What does data-driven HR look like and how can technology help achieve it? In its simplest form, it involves data collected from current employees and then used to obtain key information about the organization. This knowledge can be used as a lever to make more effective human resources decisions, design efficient human resource processes and improve the general well-being of the company’s employees.
The main trend behind a data-driven HR organization is the concept of datafication – the transformation of HR data into new forms of value. This approach will allow HR to better understand their employees, candidates, HR processes and the sectors in which they compete.
With intelligent technologies such as predictive analytics, the Internet of Things, independent learning and artificial intelligence, organizations can leverage this human resource data to uncover meaningful patterns that not only respond to questions why things have happened, but especially about what will or should happen in the form of advanced and predictive analysis.
For example, by evaluating candidate data and comparing their attributes to those of the current workforce, HR may be able to predict the quality and future success of our new employees. Examples of predictive and advanced analysis like this can be used across the HR spectrum:
- Recruitment: Exercise discernment in acquiring talent and identify the best ways to attract suitable candidates who stay in the company longer.
- Employee engagement: Using sentiment analysis in emails and other communications to determine what employees actually think and feel.
- Talent retention: Obtain information on staff turnover, identify people likely to leave the company and take proactive measures to prevent it.

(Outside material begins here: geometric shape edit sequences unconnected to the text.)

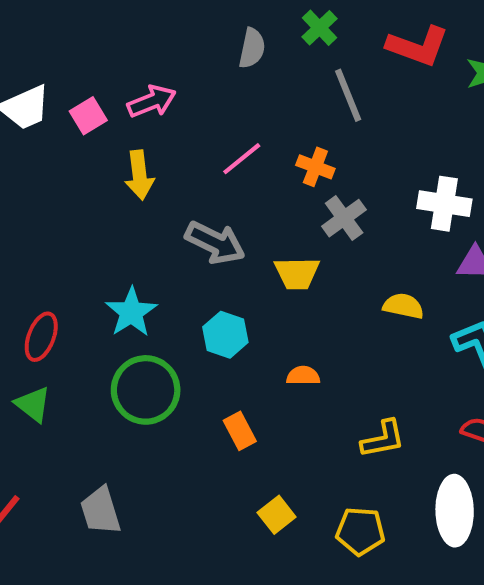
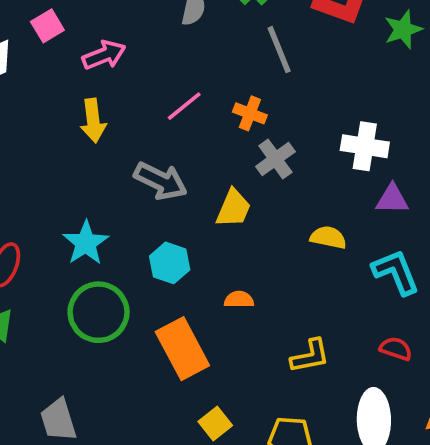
pink square: (88, 116) -> (47, 26), moved
yellow trapezoid: (297, 273) -> (233, 208), turned -66
orange rectangle: (240, 431) -> (182, 349), size x1.8

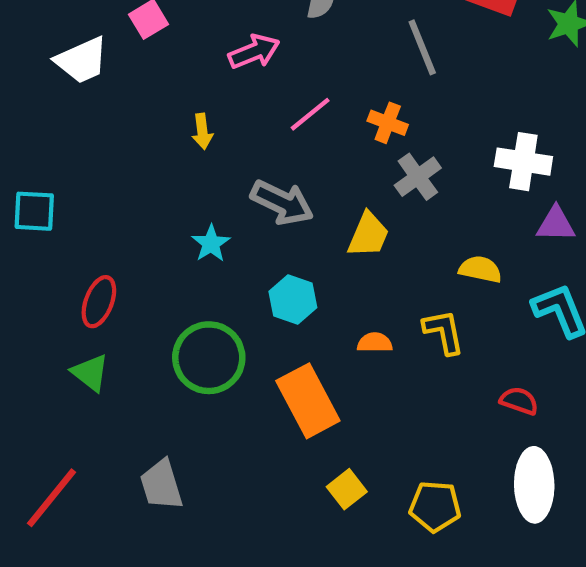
pink arrow: (104, 55) -> (254, 52), moved
yellow arrow: (93, 121) -> (202, 131), size x0.7
cyan star: (86, 243) -> (211, 243), moved, size x0.7
red semicircle: (396, 349) -> (519, 401), moved
yellow L-shape: (310, 356) -> (444, 332), moved, turned -90

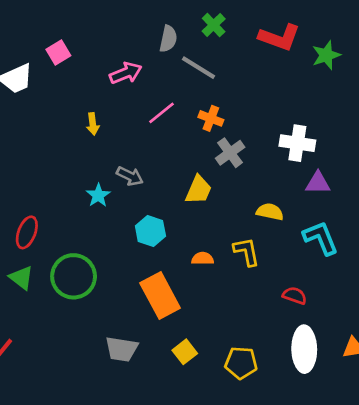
gray line: (422, 47) -> (198, 68), moved, turned -36
gray arrow: (282, 203) -> (130, 176), moved, size x0.7
green circle: (209, 358) -> (74, 276), moved
gray trapezoid: (161, 485) -> (122, 349), moved, turned -64

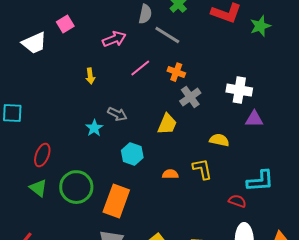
cyan L-shape: (321, 238) -> (260, 181), moved, turned 108
orange rectangle: (160, 296) -> (116, 201), moved, turned 48

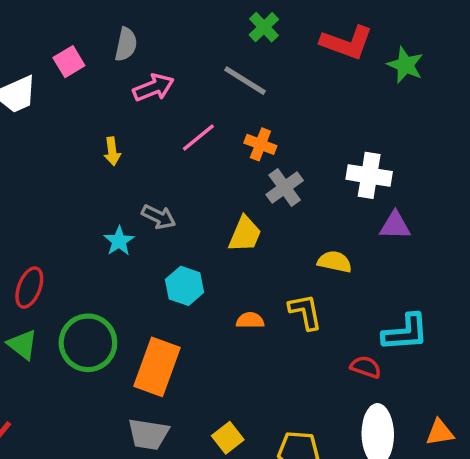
gray semicircle: (145, 14) -> (126, 44), moved
green star: (260, 26) -> (405, 65), turned -30

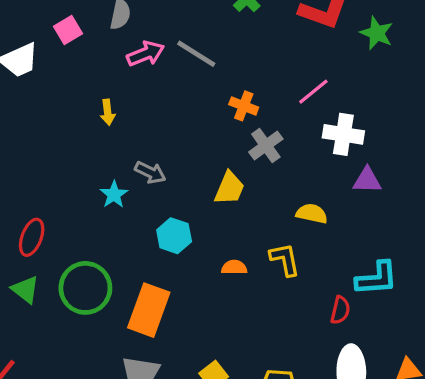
gray line: (245, 81) -> (196, 54), moved
pink line: (198, 138) -> (313, 92), moved
red semicircle: (366, 367) -> (340, 310), turned 84

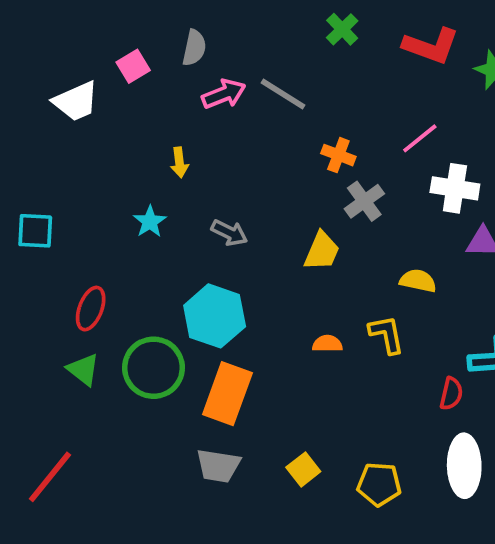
cyan star: (114, 195) -> (150, 222), moved
cyan hexagon: (174, 236) -> (215, 316), moved, size x1.5

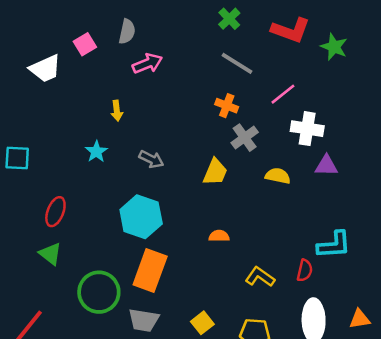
gray line: (283, 94) -> (237, 63), moved
yellow semicircle: (418, 281) -> (278, 176), moved
yellow L-shape: (387, 334) -> (260, 277), moved, turned -44
green circle: (154, 368) -> (99, 292), moved

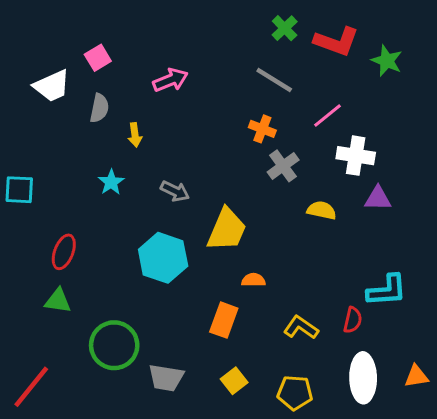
green cross: (229, 19) -> (285, 28), moved
gray semicircle: (127, 31) -> (99, 108), moved
yellow trapezoid: (215, 172) -> (227, 230), moved, size x1.4
green triangle: (50, 254) -> (58, 301), turned -30
orange rectangle: (150, 270) -> (224, 320), moved, size x0.7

- Learn: Create evidence-based links between training and employee and company performance, thereby identifying the skills that employees should acquire.
Data: internal versus external, structured versus unstructured
Human resources data can be classified as internal or external. Internal data includes information that belongs to the organization and that is found on various platforms in the company. External data may be openly available on the Internet or held confidentially by another organization. This could include, for example, social media profiles, recruiting data from LinkedIn and job boards, economic data, and data relating to exit interviews.
Data can also be classified into two categories: structured or unstructured (or semi-structured). Structured data implies that data can be properly organized into rows and columns. Personal, organizational, job, time and absence, activity tracking and other similar employee data would be considered structured data. Unstructured data is information that cannot be organized in a spreadsheet. Unstructured data could include social media posts, emails, survey data, photos, videos, and audio recordings.
For many HR issues, access to structured data is often not enough. For example, with structured internal data, you might be able to determine that the staff turnover rate is 15%, but without the unstructured external data contained in employee termination interviews, you would not know. not why the turnover rate is so high.
Indeed, structured data represents only about 20% of all data in the world. The rest are considered unstructured. Over time, the ability to analyze unstructured data will become increasingly essential for the HR business. Fortunately, with advances in storage and computing power, the exploitation of unstructured data has become a reality.